The Aztecs recently beat the preseason favorite to win the Mountain West by 30 points. It was complete and total domination that has since catapulted the Aztecs up the computer metrics.
The Rams are a team built for the modern game of basketball. They usually have five players on the floor that can shoot the basketball, they have multiple ball handlers on the floor at any given moment, and they have one of the best point guards in the nation.
The Aztecs completely shut their high powered offense down. It was a full team effort, no one player or lineup can take full credit, but there is one lineup that should be highlighted.
The Aztecs played 2:33 with a lineup of Butler, CBM, Johnson, Arop, and Mensah on the floor. Two and a half minutes will not make or break a game, but nevertheless it was an important stretch.
The Aztecs out scored the Rams 9-2 in those two and a half minutes. CSU took only two shots, and had two turnovers. The Aztecs scored five of their points on transition plays.
This lineup, at least on paper, does not look like it should score 1.8 points per possession.
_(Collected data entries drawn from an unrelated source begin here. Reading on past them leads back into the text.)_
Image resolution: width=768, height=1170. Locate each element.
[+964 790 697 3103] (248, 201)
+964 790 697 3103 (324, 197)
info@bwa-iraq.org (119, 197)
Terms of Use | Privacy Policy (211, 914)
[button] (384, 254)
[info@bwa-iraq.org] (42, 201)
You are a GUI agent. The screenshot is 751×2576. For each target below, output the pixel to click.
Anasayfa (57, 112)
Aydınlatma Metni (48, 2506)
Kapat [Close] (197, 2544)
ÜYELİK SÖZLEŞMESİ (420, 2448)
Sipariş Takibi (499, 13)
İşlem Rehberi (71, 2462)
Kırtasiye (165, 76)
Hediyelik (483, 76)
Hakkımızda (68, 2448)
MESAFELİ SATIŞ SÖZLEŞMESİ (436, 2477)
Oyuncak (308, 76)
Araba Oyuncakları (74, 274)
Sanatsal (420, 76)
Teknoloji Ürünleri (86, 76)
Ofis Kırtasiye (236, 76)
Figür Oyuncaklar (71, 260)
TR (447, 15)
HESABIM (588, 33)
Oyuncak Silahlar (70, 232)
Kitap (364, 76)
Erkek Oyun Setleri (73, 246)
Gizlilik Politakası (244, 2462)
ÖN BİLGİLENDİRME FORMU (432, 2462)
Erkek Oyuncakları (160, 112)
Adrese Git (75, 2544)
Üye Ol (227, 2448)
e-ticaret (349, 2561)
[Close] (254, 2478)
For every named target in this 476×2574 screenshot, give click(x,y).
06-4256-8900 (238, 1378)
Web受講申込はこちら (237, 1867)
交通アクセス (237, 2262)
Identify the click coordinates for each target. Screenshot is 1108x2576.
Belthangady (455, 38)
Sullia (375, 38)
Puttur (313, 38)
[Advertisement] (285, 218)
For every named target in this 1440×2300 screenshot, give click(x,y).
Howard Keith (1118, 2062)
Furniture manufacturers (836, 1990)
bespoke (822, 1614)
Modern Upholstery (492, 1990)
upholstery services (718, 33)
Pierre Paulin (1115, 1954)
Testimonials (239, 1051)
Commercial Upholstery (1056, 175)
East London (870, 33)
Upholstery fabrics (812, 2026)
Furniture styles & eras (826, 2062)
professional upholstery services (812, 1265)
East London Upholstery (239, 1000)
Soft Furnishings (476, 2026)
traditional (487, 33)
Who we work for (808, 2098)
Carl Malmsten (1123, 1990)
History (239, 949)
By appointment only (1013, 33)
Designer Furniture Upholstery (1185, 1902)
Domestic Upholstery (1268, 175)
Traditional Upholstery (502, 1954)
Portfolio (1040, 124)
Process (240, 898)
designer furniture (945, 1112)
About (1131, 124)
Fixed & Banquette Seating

At least three of the players are non-shooters. The jury is still out on the other two. So defenses should be able to just pack the paint, force tough shots, and get the rebound.
Instead, the Aztecs cause turnovers and misses of their own, and then run before the defense can get set. When they did need to run half court offense they found a way to get offensive rebounds or draw fouls. The Aztecs out rebounded CSU 4-0 in the two and a half minute span.
It is a small sample size to judge a lineup on. Maybe they just matched up well with the Rams lineup at the time. Maybe they got a little lucky. The defensive intensity and skill makes sense though. Four players are 6’6” or taller, and all with wingspan’s greater than their height. It is a lineup where every player (save Butler) can guard positions 1-5, and even Butler has a strong base for his position to help him bang with bigger opponents.
Then they excel at turning the defense to offense. Few people in the nation can stop Lamont Butler on the fast break, and even if he is not in a position to run, he can throw the hit ahead pass and let someone else score. CBM, Arop, and Johnson are all capable scorers in transition as well.
The lineup has a small sample but a lot of success. The team should continue to use it for a couple minutes each game to see how it goes. Taking a few minutes to frustrate the opponent by forcing turnovers and scoring a couple easy points is never a bad thing.